Records from a data collection:
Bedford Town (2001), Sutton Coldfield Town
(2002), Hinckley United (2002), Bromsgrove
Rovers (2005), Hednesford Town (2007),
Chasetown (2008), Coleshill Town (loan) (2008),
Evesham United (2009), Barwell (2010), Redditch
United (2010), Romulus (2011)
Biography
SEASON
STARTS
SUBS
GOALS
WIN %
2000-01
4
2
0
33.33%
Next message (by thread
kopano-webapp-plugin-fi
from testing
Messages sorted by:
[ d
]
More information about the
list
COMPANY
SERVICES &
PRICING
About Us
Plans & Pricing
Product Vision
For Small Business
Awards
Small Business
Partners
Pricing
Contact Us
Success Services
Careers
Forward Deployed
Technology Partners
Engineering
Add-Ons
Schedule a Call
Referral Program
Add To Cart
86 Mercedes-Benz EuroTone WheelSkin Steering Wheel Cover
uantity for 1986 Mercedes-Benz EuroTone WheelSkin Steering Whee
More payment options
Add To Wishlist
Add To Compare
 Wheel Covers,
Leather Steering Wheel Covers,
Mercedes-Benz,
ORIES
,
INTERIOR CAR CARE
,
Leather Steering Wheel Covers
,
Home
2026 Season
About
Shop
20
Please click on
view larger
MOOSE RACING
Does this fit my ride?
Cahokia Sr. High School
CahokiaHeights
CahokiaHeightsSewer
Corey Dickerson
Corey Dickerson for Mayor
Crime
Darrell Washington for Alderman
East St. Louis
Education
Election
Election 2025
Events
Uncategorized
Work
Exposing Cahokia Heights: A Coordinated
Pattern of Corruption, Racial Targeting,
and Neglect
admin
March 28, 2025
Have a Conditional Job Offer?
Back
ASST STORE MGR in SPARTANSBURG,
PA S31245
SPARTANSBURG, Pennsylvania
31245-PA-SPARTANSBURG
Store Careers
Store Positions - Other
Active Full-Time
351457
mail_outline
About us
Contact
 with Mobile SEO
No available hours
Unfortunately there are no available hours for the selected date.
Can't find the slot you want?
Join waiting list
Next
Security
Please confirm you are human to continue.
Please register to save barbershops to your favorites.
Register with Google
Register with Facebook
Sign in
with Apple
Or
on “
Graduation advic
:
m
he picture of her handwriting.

* REQUIREMENT
The full data must appear again, retyped in every detail.

* ANSWER BELOW
Bedford Town (2001), Sutton Coldfield Town
(2002), Hinckley United (2002), Bromsgrove
Rovers (2005), Hednesford Town (2007),
Chasetown (2008), Coleshill Town (loan) (2008),
Evesham United (2009), Barwell (2010), Redditch
United (2010), Romulus (2011)
Biography
SEASON
STARTS
SUBS
GOALS
WIN %
2000-01
4
2
0
33.33%
Next message (by thread
kopano-webapp-plugin-fi
from testing
Messages sorted by:
[ d
]
More information about the
list
COMPANY
SERVICES &
PRICING
About Us
Plans & Pricing
Product Vision
For Small Business
Awards
Small Business
Partners
Pricing
Contact Us
Success Services
Careers
Forward Deployed
Technology Partners
Engineering
Add-Ons
Schedule a Call
Referral Program
Add To Cart
86 Mercedes-Benz EuroTone WheelSkin Steering Wheel Cover
uantity for 1986 Mercedes-Benz EuroTone WheelSkin Steering Whee
More payment options
Add To Wishlist
Add To Compare
 Wheel Covers,
Leather Steering Wheel Covers,
Mercedes-Benz,
ORIES
,
INTERIOR CAR CARE
,
Leather Steering Wheel Covers
,
Home
2026 Season
About
Shop
20
Please click on
view larger
MOOSE RACING
Does this fit my ride?
Cahokia Sr. High School
CahokiaHeights
CahokiaHeightsSewer
Corey Dickerson
Corey Dickerson for Mayor
Crime
Darrell Washington for Alderman
East St. Louis
Education
Election
Election 2025
Events
Uncategorized
Work
Exposing Cahokia Heights: A Coordinated
Pattern of Corruption, Racial Targeting,
and Neglect
admin
March 28, 2025
Have a Conditional Job Offer?
Back
ASST STORE MGR in SPARTANSBURG,
PA S31245
SPARTANSBURG, Pennsylvania
31245-PA-SPARTANSBURG
Store Careers
Store Positions - Other
Active Full-Time
351457
mail_outline
About us
Contact
 with Mobile SEO
No available hours
Unfortunately there are no available hours for the selected date.
Can't find the slot you want?
Join waiting list
Next
Security
Please confirm you are human to continue.
Please register to save barbershops to your favorites.
Register with Google
Register with Facebook
Sign in
with Apple
Or
on “
Graduation advic
:
m
he picture of her handwriting.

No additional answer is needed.